The preacher at the Eucharist was the Bishop Suffragan of Haiti, where they surely know something about leadership in a time of loss. Oge Beauvoir wisely reminded us that “communities rise and fall on the quality of their leadership.”
Mealtimes, of course, are wonderful occasions for conversing and connecting. Unlike parish clergy, most of whom are able to sustain relationships with nearby peers, bishops mostly work in isolation from others who share the same challenges. So the opportunity just to be together is life-giving.
After lunch, I took a brisk hour-long walk by myself. Since I’m away from my treadmill, I’m grateful for every opportunity to exercise. After a bit of a nap (had to get that hour of sleep lost in the time change back!) I toted my laptop to a lounge area and worked on a blog post regarding the Title IV accord, mixed in with conversations with bishops coming and going from that area.
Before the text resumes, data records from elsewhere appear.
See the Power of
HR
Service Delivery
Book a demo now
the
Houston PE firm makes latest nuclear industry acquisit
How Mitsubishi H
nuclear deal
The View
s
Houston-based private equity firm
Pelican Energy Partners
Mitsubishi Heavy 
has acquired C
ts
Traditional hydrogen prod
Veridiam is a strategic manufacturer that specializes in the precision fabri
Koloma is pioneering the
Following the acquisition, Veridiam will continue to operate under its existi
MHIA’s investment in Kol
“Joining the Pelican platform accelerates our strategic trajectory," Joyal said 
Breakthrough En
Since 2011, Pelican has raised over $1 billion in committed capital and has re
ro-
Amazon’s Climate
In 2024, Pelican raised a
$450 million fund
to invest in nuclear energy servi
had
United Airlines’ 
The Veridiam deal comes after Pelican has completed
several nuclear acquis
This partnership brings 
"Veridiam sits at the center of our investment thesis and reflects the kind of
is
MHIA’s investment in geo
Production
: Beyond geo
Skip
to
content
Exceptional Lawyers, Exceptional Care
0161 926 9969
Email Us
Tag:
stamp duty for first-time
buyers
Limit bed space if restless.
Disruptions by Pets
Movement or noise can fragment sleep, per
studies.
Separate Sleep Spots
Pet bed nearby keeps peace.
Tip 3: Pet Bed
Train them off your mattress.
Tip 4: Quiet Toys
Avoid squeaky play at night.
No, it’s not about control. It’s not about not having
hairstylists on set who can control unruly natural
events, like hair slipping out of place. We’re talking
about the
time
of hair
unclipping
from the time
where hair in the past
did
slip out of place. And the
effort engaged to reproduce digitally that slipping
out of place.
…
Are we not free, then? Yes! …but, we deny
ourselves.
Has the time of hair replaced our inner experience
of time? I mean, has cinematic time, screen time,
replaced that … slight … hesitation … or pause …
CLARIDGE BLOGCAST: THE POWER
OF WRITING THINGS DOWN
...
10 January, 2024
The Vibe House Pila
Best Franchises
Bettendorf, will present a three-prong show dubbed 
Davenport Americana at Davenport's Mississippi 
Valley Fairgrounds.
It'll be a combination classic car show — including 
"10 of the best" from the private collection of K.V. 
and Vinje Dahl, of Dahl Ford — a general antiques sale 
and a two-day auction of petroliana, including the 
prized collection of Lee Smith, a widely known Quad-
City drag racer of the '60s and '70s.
After dinner, we gathered in a large room where there is indeed a large fireplace with a fire in it. The room is really too small and there were several who had to stand along the walls. The Presiding Bishop had a few items of her own to share, after which she opened up the floor, passing around a wireless microphone. (Even those, like YFNB, whose voices naturally carry had to use it for the sake of the translators.) I was glad somebody introduced the subject of the South Carolina debacle. I piggy-backed on this to make the observation that this is indeed the elephant in the room, and if our theme is godly leadership in a time of loss, there is probably nothing more important for us to discuss. I was assured that there may yet be an opportunity for us to do this before we leave Kanuga.